◆ **Page images and extracted text**
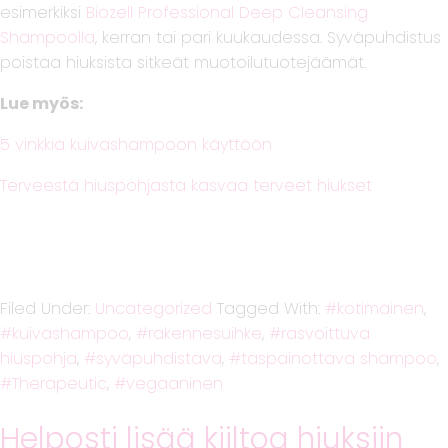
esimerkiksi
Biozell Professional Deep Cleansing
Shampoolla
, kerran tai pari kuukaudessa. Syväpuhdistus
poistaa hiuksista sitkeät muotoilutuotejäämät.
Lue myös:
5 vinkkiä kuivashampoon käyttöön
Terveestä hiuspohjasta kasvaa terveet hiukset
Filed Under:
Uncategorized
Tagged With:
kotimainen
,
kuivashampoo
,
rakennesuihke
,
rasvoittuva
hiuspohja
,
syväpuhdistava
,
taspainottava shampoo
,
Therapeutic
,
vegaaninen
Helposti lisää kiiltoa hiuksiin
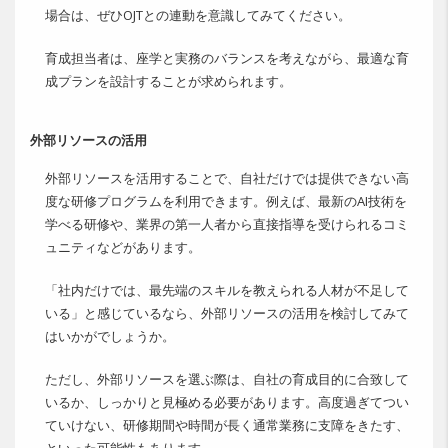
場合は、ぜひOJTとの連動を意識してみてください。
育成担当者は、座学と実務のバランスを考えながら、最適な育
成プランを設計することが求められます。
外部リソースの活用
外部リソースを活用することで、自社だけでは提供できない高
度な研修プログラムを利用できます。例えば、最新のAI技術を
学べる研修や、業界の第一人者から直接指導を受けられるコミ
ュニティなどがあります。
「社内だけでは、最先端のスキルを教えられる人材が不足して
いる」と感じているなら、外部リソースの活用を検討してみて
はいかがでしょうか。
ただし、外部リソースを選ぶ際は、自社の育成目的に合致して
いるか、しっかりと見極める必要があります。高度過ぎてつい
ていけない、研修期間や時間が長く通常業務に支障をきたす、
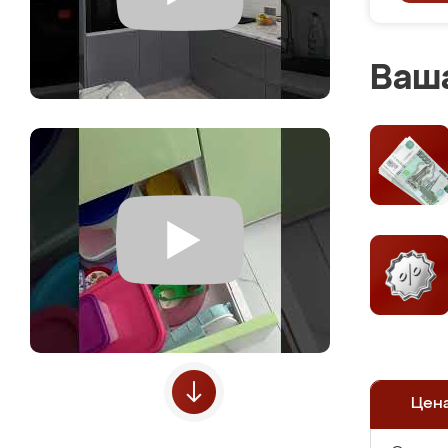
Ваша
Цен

◆ **Required work**
Please copy every entry exactly, without the pictures.

◆ **Solution**
esimerkiksi
Biozell Professional Deep Cleansing
Shampoolla
, kerran tai pari kuukaudessa. Syväpuhdistus
poistaa hiuksista sitkeät muotoilutuotejäämät.
Lue myös:
5 vinkkiä kuivashampoon käyttöön
Terveestä hiuspohjasta kasvaa terveet hiukset
Filed Under:
Uncategorized
Tagged With:
kotimainen
,
kuivashampoo
,
rakennesuihke
,
rasvoittuva
hiuspohja
,
syväpuhdistava
,
taspainottava shampoo
,
Therapeutic
,
vegaaninen
Helposti lisää kiiltoa hiuksiin
場合は、ぜひOJTとの連動を意識してみてください。
育成担当者は、座学と実務のバランスを考えながら、最適な育
成プランを設計することが求められます。
外部リソースの活用
外部リソースを活用することで、自社だけでは提供できない高
度な研修プログラムを利用できます。例えば、最新のAI技術を
学べる研修や、業界の第一人者から直接指導を受けられるコミ
ュニティなどがあります。
「社内だけでは、最先端のスキルを教えられる人材が不足して
いる」と感じているなら、外部リソースの活用を検討してみて
はいかがでしょうか。
ただし、外部リソースを選ぶ際は、自社の育成目的に合致して
いるか、しっかりと見極める必要があります。高度過ぎてつい
ていけない、研修期間や時間が長く通常業務に支障をきたす、
Ваша
Цен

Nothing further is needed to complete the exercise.